Luego de la reunión con los trabajadores que se realizó este miércoles, las empresas portuarias aseguraron a través de un comunicado que "consideramos inaceptable explorar cualquier tipo de acuerdo o negociación bajo las actuales condiciones".

Tanto el gobierno como las empresas portuarias "son víctimas de una extorsión por parte de un grupo minoritario de dirigentes sindicales que presionan ilegalmente por medio de un paro también ilegal", señaló el documento.

La reunión fue posible gracias a la intervención del gobierno chileno, que el martes convocó a una mesa tripartita para destrabar un conflicto en el cual había preferido no intervenir, argumentando que se trataba de un asunto entre empresas privadas y trabajadores.

Ante la falta de acuerdo entre las partes, el ministro chileno del Trabajo, Juan Carlos Jobet, informó que las tratativas continuarán este jueves.

Por su parte, el líder sindical Sergio Vargas aseguró que el paro de labores se mantendrá y se manifestó molesto por la declaración emitida por los empresarios portuarios.

El gerente general de la empresa San Antonio Terminal Internacional, Alberto Bórquez, afirmó que "se sigue conversando y vamos a hacer los mayores esfuerzos posibles dentro de lo razonable que establece la ley para terminar con esta situación".

La huelga, a la que se han sumado la mayoría de los puertos del país, se inició después de que los empresarios desestimaran la demanda de los trabajadores de conseguir el pago retroactivo, desde 2005, de la media hora destinada a la merienda, que se les descuenta como tiempo no trabajado.

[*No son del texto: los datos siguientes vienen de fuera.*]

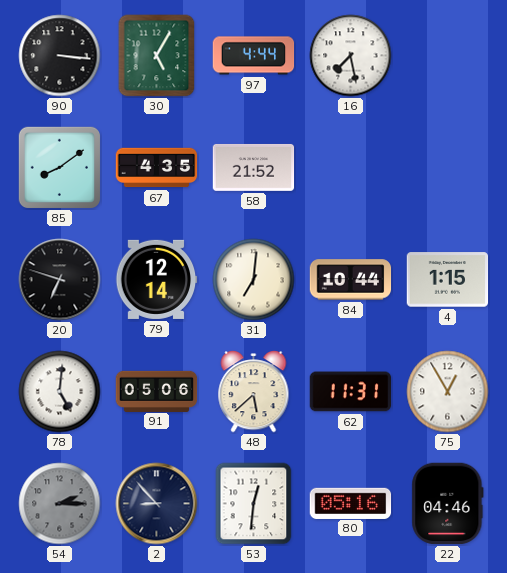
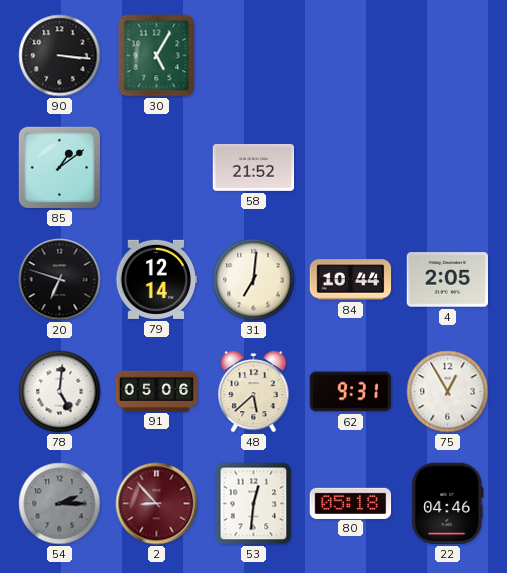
97: 4:44 -> none
16: 7:28 -> none
85: 8:09 -> 1:09
67: 4:35 -> none
4: 1:15 -> 2:05
62: 11:31 -> 9:31
2 dial: navy -> burgundy
80: 05:16 -> 05:18
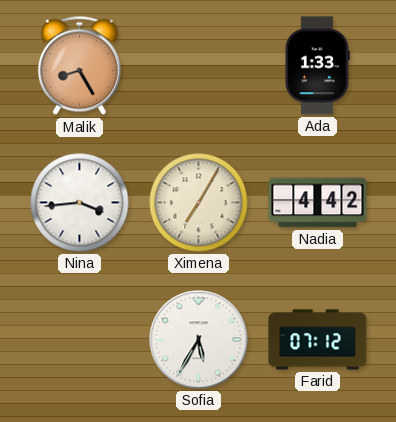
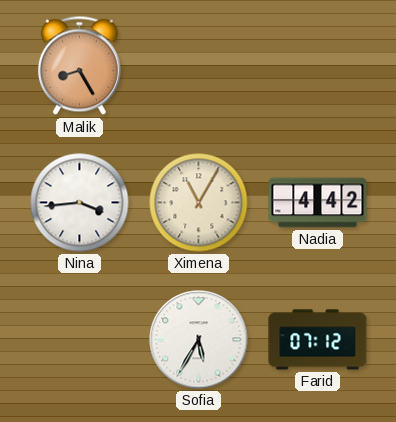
Ada: 1:33 -> none
Ximena: 7:05 -> 11:05
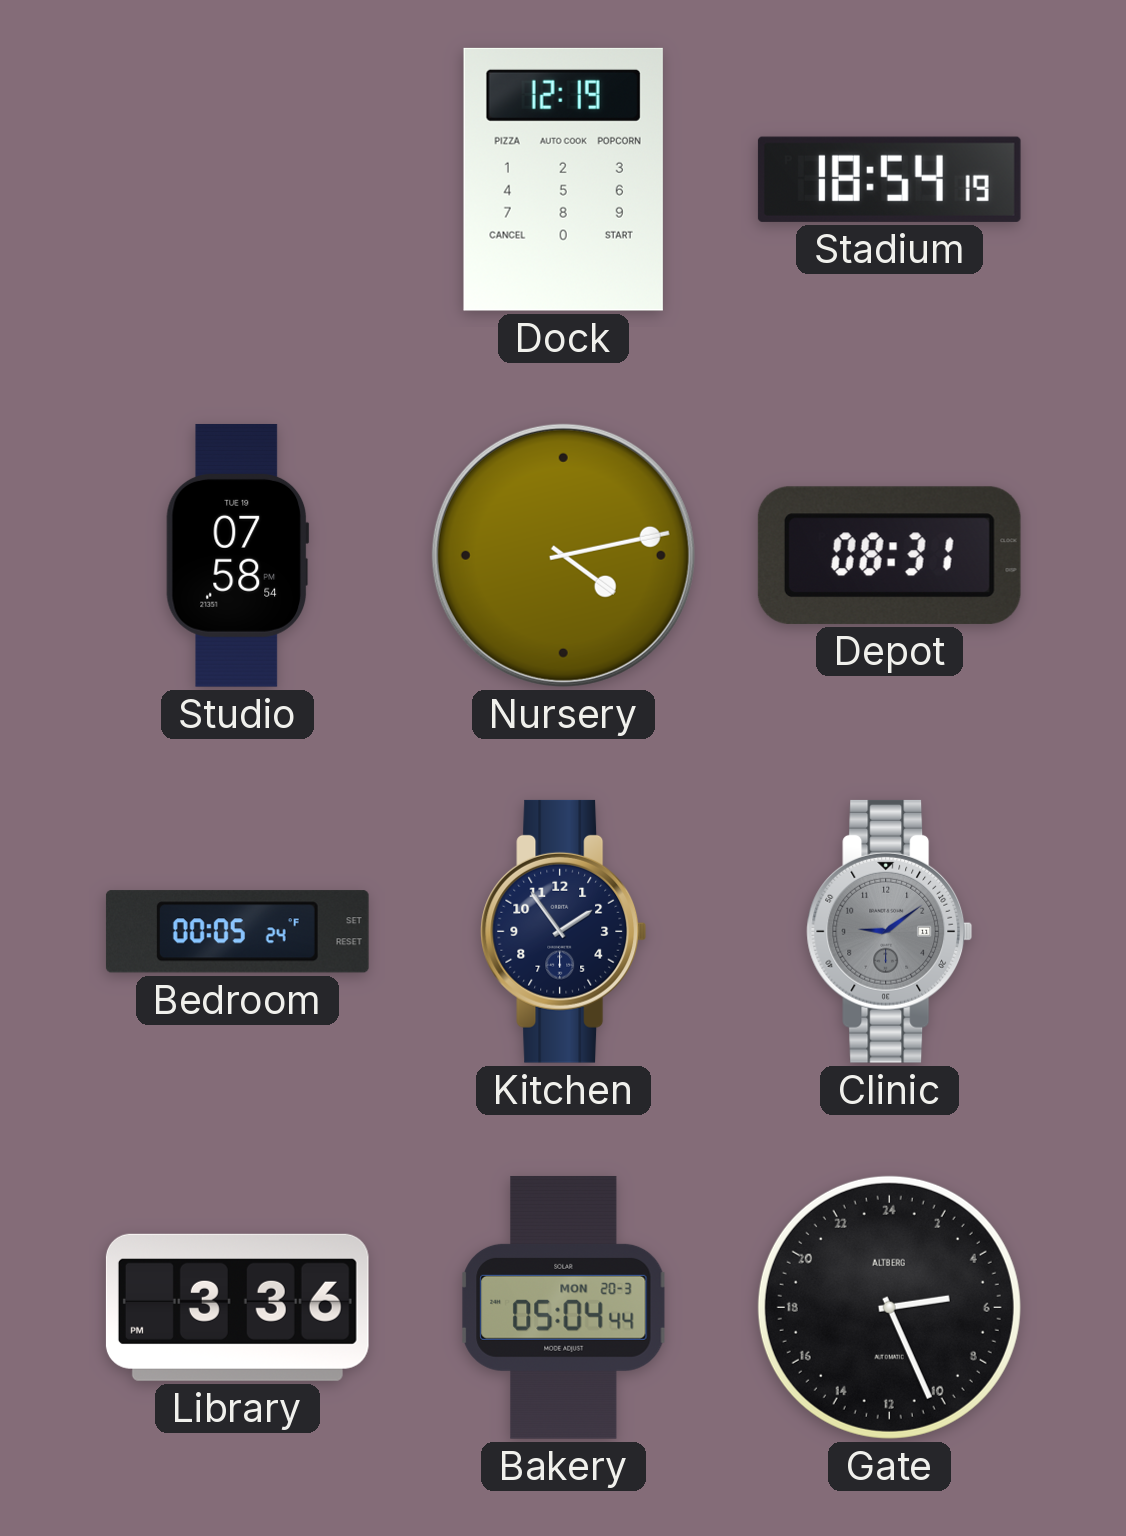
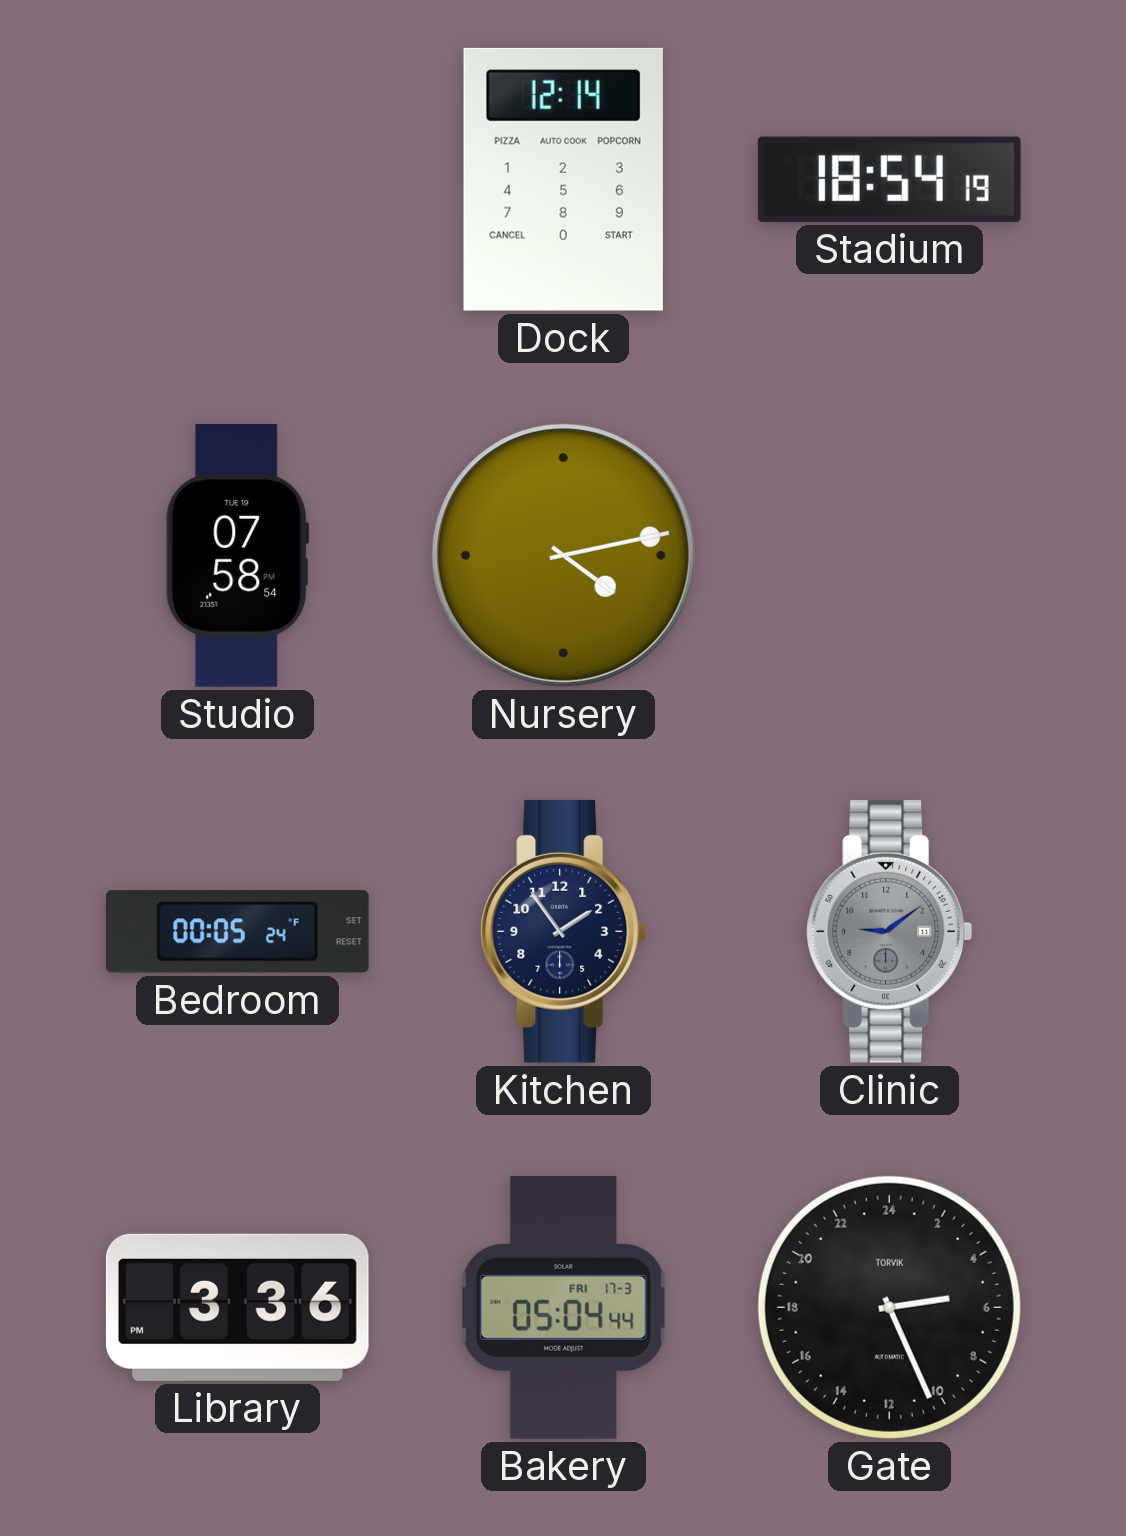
Dock: 12:19 -> 12:14
Depot: 08:31 -> none
Bakery date: MON 20-3 -> FRI 17-3
Gate brand: ALTBERG -> TORVIK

Esa demanda fue considerada ilegal por las autoridades, que consideran que no ha sido pactada en procesos de negociación colectiva.

Asimismo, los empresarios han denunciado que debido a la huelga no se han podido mover miles de contenedores con embarques de fruta y carne en el puerto de San Antonio, donde además se acumulan 1.700 automóviles importados y unas 20.000 toneladas de cobre.